» **Task details**: Set down each line of the material that follows, exactly, with no pictures.
┌──
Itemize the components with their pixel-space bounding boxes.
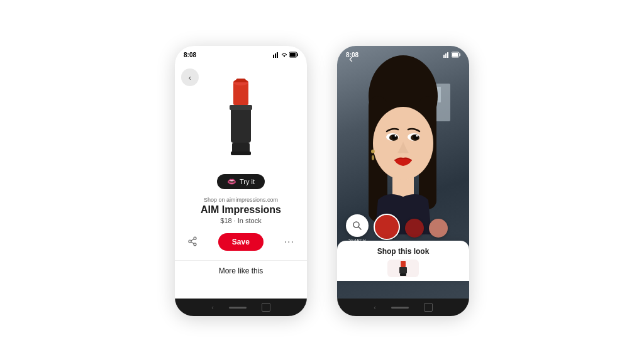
svg-point-41 (372, 155, 374, 160)
svg-rect-24 (452, 53, 458, 57)
svg-rect-21 (447, 52, 448, 58)
svg-rect-13 (231, 151, 251, 155)
svg-rect-44 (401, 261, 406, 267)
try-it-container: 👄 Try it (175, 164, 307, 189)
svg-point-3 (284, 56, 285, 57)
svg-point-40 (371, 150, 375, 153)
signal-icon-2 (443, 52, 450, 58)
shop-panel-title: Shop this look (346, 247, 460, 256)
svg-rect-23 (460, 53, 461, 56)
try-it-button[interactable]: 👄 Try it (217, 174, 265, 189)
product-image (175, 77, 307, 159)
svg-point-16 (189, 240, 191, 243)
scene: 8:08 ‹ (175, 46, 469, 316)
share-icon[interactable] (187, 236, 197, 248)
svg-rect-10 (231, 105, 251, 143)
svg-point-38 (395, 135, 397, 137)
battery-icon-2 (452, 52, 460, 58)
search-swatch-container[interactable]: SEARCH (346, 214, 369, 242)
wifi-icon (281, 52, 287, 58)
svg-marker-9 (233, 79, 248, 82)
bottom-nav-1: ‹ (175, 299, 307, 316)
save-button[interactable]: Save (218, 233, 264, 251)
lip-icon: 👄 (227, 177, 236, 186)
shop-domain: Shop on aimimpressions.com (185, 197, 297, 203)
nav-recents-icon-2[interactable] (424, 303, 433, 312)
more-options-icon[interactable]: ··· (284, 236, 294, 248)
nav-recents-icon[interactable] (262, 303, 270, 312)
svg-point-39 (416, 135, 418, 137)
signal-icon (273, 52, 279, 58)
phone-product: 8:08 ‹ (175, 46, 307, 316)
search-swatch[interactable] (346, 214, 369, 237)
status-icons-2 (443, 52, 460, 58)
shop-this-look-panel[interactable]: Shop this look (337, 241, 469, 281)
status-bar-1: 8:08 (175, 46, 307, 63)
search-icon (352, 221, 362, 231)
back-button-2[interactable]: ‹ (343, 51, 358, 66)
nav-back-icon-2[interactable]: ‹ (374, 304, 376, 311)
person-portrait (337, 46, 469, 242)
svg-rect-12 (232, 143, 250, 153)
swatch-dark-red[interactable] (405, 219, 424, 238)
product-name: AIM Impressions (185, 204, 297, 216)
nav-home-icon-2[interactable] (391, 307, 409, 309)
svg-rect-5 (297, 53, 299, 56)
svg-rect-7 (233, 82, 248, 105)
more-like-section[interactable]: More like this (175, 260, 307, 281)
product-screen: ‹ 👄 (175, 63, 307, 299)
swatch-red[interactable] (374, 214, 400, 240)
svg-rect-45 (399, 267, 407, 273)
nav-back-icon[interactable]: ‹ (211, 304, 214, 311)
svg-rect-6 (290, 53, 296, 57)
svg-line-43 (358, 227, 361, 229)
product-actions: Save ··· (175, 233, 307, 251)
back-button-1[interactable]: ‹ (181, 69, 199, 86)
svg-line-17 (191, 239, 194, 241)
phone-camera: 8:08 (337, 46, 469, 316)
swatch-rose[interactable] (429, 219, 448, 238)
swatches-row: SEARCH (337, 214, 469, 242)
shop-panel-product-preview[interactable] (387, 260, 419, 277)
svg-rect-19 (443, 55, 445, 58)
nav-home-icon[interactable] (229, 307, 247, 309)
mini-lipstick-icon (397, 260, 409, 277)
svg-rect-46 (400, 273, 406, 276)
product-info: Shop on aimimpressions.com AIM Impressio… (175, 197, 307, 224)
battery-icon (289, 52, 298, 58)
svg-rect-20 (445, 53, 447, 58)
status-icons-1 (273, 52, 298, 58)
lipstick-svg (216, 77, 266, 159)
camera-screen: ‹ SEARCH (337, 46, 469, 299)
svg-rect-11 (230, 105, 252, 110)
svg-line-18 (191, 241, 194, 243)
product-price: $18 · In stock (185, 217, 297, 224)
svg-rect-0 (273, 55, 274, 58)
time-1: 8:08 (184, 52, 196, 58)
svg-rect-2 (277, 52, 278, 58)
bottom-nav-2: ‹ (337, 299, 469, 316)
svg-rect-1 (275, 53, 276, 58)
└──
» **Solution for this task**:
Itemize the components with their pixel-space bounding boxes.
svg-point-41 (372, 155, 374, 160)
svg-rect-24 (452, 53, 458, 57)
svg-rect-21 (447, 52, 448, 58)
svg-rect-13 (231, 151, 251, 155)
svg-rect-44 (401, 261, 406, 267)
try-it-container: 👄 Try it (175, 164, 307, 189)
svg-point-3 (284, 56, 285, 57)
svg-point-40 (371, 150, 375, 153)
signal-icon-2 (443, 52, 450, 58)
shop-panel-title: Shop this look (346, 247, 460, 256)
svg-rect-23 (460, 53, 461, 56)
try-it-button[interactable]: 👄 Try it (217, 174, 265, 189)
product-image (175, 77, 307, 159)
svg-point-16 (189, 240, 191, 243)
scene: 8:08 ‹ (175, 46, 469, 316)
share-icon[interactable] (187, 236, 197, 248)
svg-rect-10 (231, 105, 251, 143)
svg-point-38 (395, 135, 397, 137)
battery-icon-2 (452, 52, 460, 58)
search-swatch-container[interactable]: SEARCH (346, 214, 369, 242)
wifi-icon (281, 52, 287, 58)
svg-marker-9 (233, 79, 248, 82)
bottom-nav-1: ‹ (175, 299, 307, 316)
save-button[interactable]: Save (218, 233, 264, 251)
lip-icon: 👄 (227, 177, 236, 186)
shop-domain: Shop on aimimpressions.com (185, 197, 297, 203)
nav-recents-icon-2[interactable] (424, 303, 433, 312)
more-options-icon[interactable]: ··· (284, 236, 294, 248)
nav-recents-icon[interactable] (262, 303, 270, 312)
svg-point-39 (416, 135, 418, 137)
signal-icon (273, 52, 279, 58)
phone-product: 8:08 ‹ (175, 46, 307, 316)
search-swatch[interactable] (346, 214, 369, 237)
status-icons-2 (443, 52, 460, 58)
shop-this-look-panel[interactable]: Shop this look (337, 241, 469, 281)
status-bar-1: 8:08 (175, 46, 307, 63)
search-icon (352, 221, 362, 231)
back-button-2[interactable]: ‹ (343, 51, 358, 66)
nav-back-icon-2[interactable]: ‹ (374, 304, 376, 311)
person-portrait (337, 46, 469, 242)
svg-rect-12 (232, 143, 250, 153)
swatch-dark-red[interactable] (405, 219, 424, 238)
product-name: AIM Impressions (185, 204, 297, 216)
nav-home-icon-2[interactable] (391, 307, 409, 309)
svg-rect-5 (297, 53, 299, 56)
svg-rect-7 (233, 82, 248, 105)
more-like-section[interactable]: More like this (175, 260, 307, 281)
product-screen: ‹ 👄 (175, 63, 307, 299)
swatch-red[interactable] (374, 214, 400, 240)
svg-rect-45 (399, 267, 407, 273)
nav-back-icon[interactable]: ‹ (211, 304, 214, 311)
svg-rect-6 (290, 53, 296, 57)
svg-line-43 (358, 227, 361, 229)
product-actions: Save ··· (175, 233, 307, 251)
back-button-1[interactable]: ‹ (181, 69, 199, 86)
svg-line-17 (191, 239, 194, 241)
phone-camera: 8:08 (337, 46, 469, 316)
swatch-rose[interactable] (429, 219, 448, 238)
swatches-row: SEARCH (337, 214, 469, 242)
shop-panel-product-preview[interactable] (387, 260, 419, 277)
svg-rect-19 (443, 55, 445, 58)
nav-home-icon[interactable] (229, 307, 247, 309)
mini-lipstick-icon (397, 260, 409, 277)
svg-rect-46 (400, 273, 406, 276)
product-info: Shop on aimimpressions.com AIM Impressio… (175, 197, 307, 224)
battery-icon (289, 52, 298, 58)
svg-rect-20 (445, 53, 447, 58)
status-icons-1 (273, 52, 298, 58)
lipstick-svg (216, 77, 266, 159)
camera-screen: ‹ SEARCH (337, 46, 469, 299)
svg-rect-11 (230, 105, 252, 110)
svg-line-18 (191, 241, 194, 243)
product-price: $18 · In stock (185, 217, 297, 224)
svg-rect-0 (273, 55, 274, 58)
time-1: 8:08 (184, 52, 196, 58)
svg-rect-2 (277, 52, 278, 58)
bottom-nav-2: ‹ (337, 299, 469, 316)
svg-rect-1 (275, 53, 276, 58)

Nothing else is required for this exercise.